Rationale: consistent messages are an easier read, and less is more.

Example

From my existing branch on this project:

6b8bb80 Fix most ruff issues
c2add98 Accept auto fixes proposed by ruff
963644e Blacken python
ff4ab0c Add black config to pyproject.toml
07f130d Add lightning_logs/ to .gitignore
99dbc87 Teach superduperdb about poetry
bc798b8 Add .direnv/ and .envrc to .gitignore

Everything is fairly self-explanatory. Perhaps you have to look up what ruff or poetry are, but in this case, even if you don’t understand the project, you should have some idea of what’s going on. Not all commits will be like that, some of them will assume considerable knowledge about the project, but the criterion is something like, “Should be obviously to someone who is actually interested in this project”.

Many of these commits are tiny strokes!, but the point is that they are obviously correct.

Note the “imperative mode” - Add, Teach, Accept and not Added, Taught, Accepted, etc - because it’s less typing and less conjugation.

I managed to fit all the information into the subject, so I never needed a body, but this won’t always be true by any means. Even very long commit bodies are possible and occasionally needed.

Work in forks, main is truth

Sharing a repository with other developers is like s̶h̶a̶r̶i̶n̶g̶ ̶a̶ ̶t̶o̶o̶t̶h̶b̶r̶u̶s̶h̶ working in the same directory at the same time: it’s less stressful if everyone works in their own fork.

Quick definitions: a git repository is a collection of git commits (represented by git commit IDs), names of commits (like branches and tags) and the associated files.

To fork a repository is to make a copy of those commits, names and files into a new repository. A clone is a copy of a repository onto disk.

In this project, there is one main fork, with one key branch, named SuperDuperDB/superduperdb/main or just main . main is the single source of truth, and is updated frequently.

Developers work in disposable, short-term branches in their own fork <your-github-name>/SuperDuperDB/<your-branch-name> but stays very close to main with frequent small rebases, mostly without manual intervention. Pulling small commits frequently reduces risk and is good for rapid development, and it’s also more fun.

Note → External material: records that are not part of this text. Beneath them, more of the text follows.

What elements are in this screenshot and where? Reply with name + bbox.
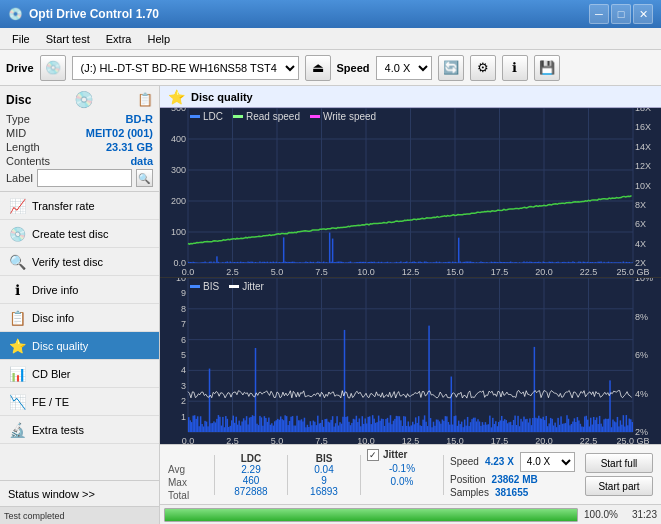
content-area: ⭐ Disc quality LDC Read speed	[160, 86, 661, 524]
bis-legend-label: BIS	[203, 281, 219, 292]
menu-file[interactable]: File	[4, 31, 38, 47]
read-speed-legend: Read speed	[233, 111, 300, 122]
stats-divider3	[360, 455, 361, 495]
write-speed-legend-label: Write speed	[323, 111, 376, 122]
fe-te-label: FE / TE	[32, 396, 69, 408]
chart-bottom: BIS Jitter	[160, 278, 661, 444]
menu-help[interactable]: Help	[139, 31, 178, 47]
sidebar-item-create-test-disc[interactable]: 💿 Create test disc	[0, 220, 159, 248]
jitter-header: Jitter	[383, 449, 407, 460]
max-jitter: 0.0%	[367, 476, 437, 487]
disc-quality-header: ⭐ Disc quality	[160, 86, 661, 108]
info-button[interactable]: ℹ	[502, 55, 528, 81]
bis-legend: BIS	[190, 281, 219, 292]
jitter-legend-dot	[229, 285, 239, 288]
cd-bler-icon: 📊	[8, 366, 26, 382]
speed-val: 4.23 X	[485, 456, 514, 467]
jitter-legend: Jitter	[229, 281, 264, 292]
buttons-col: Start full Start part	[585, 453, 653, 496]
max-bis: 9	[321, 475, 327, 486]
status-text: Test completed	[4, 511, 65, 521]
progress-time: 31:23	[632, 509, 657, 520]
speed-key: Speed	[450, 456, 479, 467]
sidebar: Disc 💿 📋 Type BD-R MID MEIT02 (001) Leng…	[0, 86, 160, 524]
status-window-button[interactable]: Status window >>	[0, 480, 159, 506]
fe-te-icon: 📉	[8, 394, 26, 410]
label-icon-btn[interactable]: 🔍	[136, 169, 153, 187]
samples-val: 381655	[495, 487, 528, 498]
menu-starttest[interactable]: Start test	[38, 31, 98, 47]
titlebar-left: 💿 Opti Drive Control 1.70	[8, 7, 159, 21]
speed-select[interactable]: 4.0 X	[376, 56, 432, 80]
write-speed-legend: Write speed	[310, 111, 376, 122]
speed-select-small[interactable]: 4.0 X	[520, 452, 575, 472]
max-ldc: 460	[243, 475, 260, 486]
label-input[interactable]	[37, 169, 132, 187]
jitter-total-spacer	[367, 489, 437, 501]
chart-bottom-legend: BIS Jitter	[190, 281, 264, 292]
settings-button[interactable]: ⚙	[470, 55, 496, 81]
avg-jitter: -0.1%	[367, 463, 437, 474]
sidebar-item-verify-test-disc[interactable]: 🔍 Verify test disc	[0, 248, 159, 276]
create-test-disc-icon: 💿	[8, 226, 26, 242]
sidebar-item-drive-info[interactable]: ℹ Drive info	[0, 276, 159, 304]
extra-tests-icon: 🔬	[8, 422, 26, 438]
contents-key: Contents	[6, 155, 50, 167]
verify-test-disc-label: Verify test disc	[32, 256, 103, 268]
chart-top-legend: LDC Read speed Write speed	[190, 111, 376, 122]
ldc-legend-label: LDC	[203, 111, 223, 122]
disc-panel-title: Disc	[6, 93, 31, 107]
save-button[interactable]: 💾	[534, 55, 560, 81]
chart-top-canvas	[160, 108, 661, 277]
sidebar-item-cd-bler[interactable]: 📊 CD Bler	[0, 360, 159, 388]
main-progress-bar-area: 100.0% 31:23	[160, 504, 661, 524]
progress-track	[164, 508, 578, 522]
titlebar: 💿 Opti Drive Control 1.70 ─ □ ✕	[0, 0, 661, 28]
extra-tests-label: Extra tests	[32, 424, 84, 436]
drive-label: Drive	[6, 62, 34, 74]
jitter-legend-label: Jitter	[242, 281, 264, 292]
main-layout: Disc 💿 📋 Type BD-R MID MEIT02 (001) Leng…	[0, 86, 661, 524]
bis-legend-dot	[190, 285, 200, 288]
disc-panel-icon: 💿	[74, 90, 94, 109]
close-button[interactable]: ✕	[633, 4, 653, 24]
sidebar-item-disc-info[interactable]: 📋 Disc info	[0, 304, 159, 332]
stats-divider2	[287, 455, 288, 495]
eject-button[interactable]: ⏏	[305, 55, 331, 81]
samples-key: Samples	[450, 487, 489, 498]
contents-val: data	[130, 155, 153, 167]
position-val: 23862 MB	[492, 474, 538, 485]
cd-bler-label: CD Bler	[32, 368, 71, 380]
create-test-disc-label: Create test disc	[32, 228, 108, 240]
drive-icon-btn[interactable]: 💿	[40, 55, 66, 81]
sidebar-item-transfer-rate[interactable]: 📈 Transfer rate	[0, 192, 159, 220]
status-window-label: Status window >>	[8, 488, 95, 500]
app-title: Opti Drive Control 1.70	[29, 7, 159, 21]
menu-extra[interactable]: Extra	[98, 31, 140, 47]
maximize-button[interactable]: □	[611, 4, 631, 24]
mid-key: MID	[6, 127, 26, 139]
stats-divider4	[443, 455, 444, 495]
sidebar-item-extra-tests[interactable]: 🔬 Extra tests	[0, 416, 159, 444]
speed-info-col: Speed 4.23 X 4.0 X Position 23862 MB Sam…	[450, 452, 575, 498]
total-ldc: 872888	[234, 486, 267, 497]
stats-divider1	[214, 455, 215, 495]
length-key: Length	[6, 141, 40, 153]
disc-quality-label: Disc quality	[32, 340, 88, 352]
sidebar-item-disc-quality[interactable]: ⭐ Disc quality	[0, 332, 159, 360]
jitter-checkbox[interactable]: ✓	[367, 449, 379, 461]
drive-info-icon: ℹ	[8, 282, 26, 298]
minimize-button[interactable]: ─	[589, 4, 609, 24]
drive-select[interactable]: (J:) HL-DT-ST BD-RE WH16NS58 TST4	[72, 56, 299, 80]
position-key: Position	[450, 474, 486, 485]
drive-info-label: Drive info	[32, 284, 78, 296]
disc-quality-header-icon: ⭐	[168, 89, 185, 105]
bis-header: BIS	[316, 453, 333, 464]
read-speed-legend-label: Read speed	[246, 111, 300, 122]
refresh-button[interactable]: 🔄	[438, 55, 464, 81]
nav-items: 📈 Transfer rate 💿 Create test disc 🔍 Ver…	[0, 192, 159, 480]
start-full-button[interactable]: Start full	[585, 453, 653, 473]
sidebar-item-fe-te[interactable]: 📉 FE / TE	[0, 388, 159, 416]
start-part-button[interactable]: Start part	[585, 476, 653, 496]
max-label: Max	[168, 477, 208, 488]
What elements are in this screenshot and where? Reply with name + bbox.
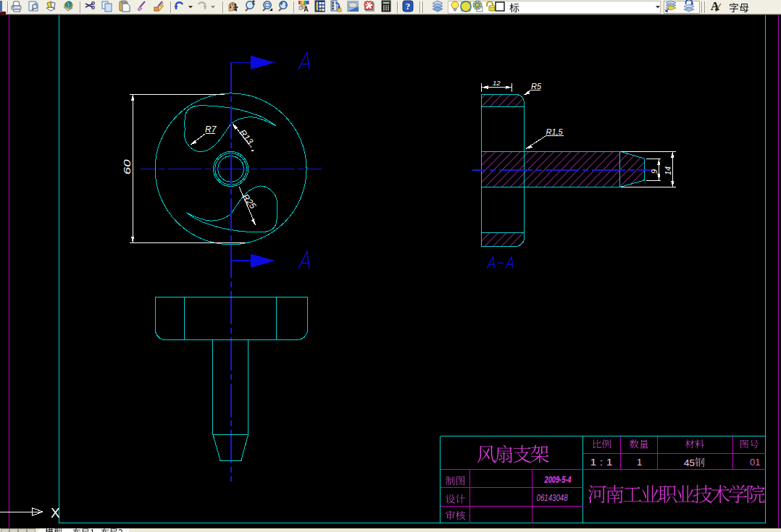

No merge commits, no automatic squashes, we rely on our git rewriting skills as a team and a little tooling. In the beginning, we won't even be above the occasional rewriting of history on main to correct spelling mistakes and the like, though as we progress this will become more and more taboo.

How to create a fork

  1. Go here: https://github.com/SuperDuperDB/superduperdb
  2. Click on Fork near the upper right
  3. Create a fork under your own personal GitHub account

Now there are two cases.

If you do not have an existing clone, go to some convenient parent directory and type:

git clone [email protected]:SuperDuperDB/superduperdb.git
cd superduperdb
git remote add upstream [email protected]:SuperDuperDB/superduperdb.git 
git fetch

Or, if you do have a clone of the main repository on your disk already, Duncan, here’s how to fix it to point to your personal fork.

  • cd to that directory
  • git remote -v

You should see:

origin	[[email protected]](mailto:[email protected]):SuperDuperDB/superduperdb.git (fetch)
origin	[[email protected]](mailto:[email protected]):SuperDuperDB/superduperdb.git (push)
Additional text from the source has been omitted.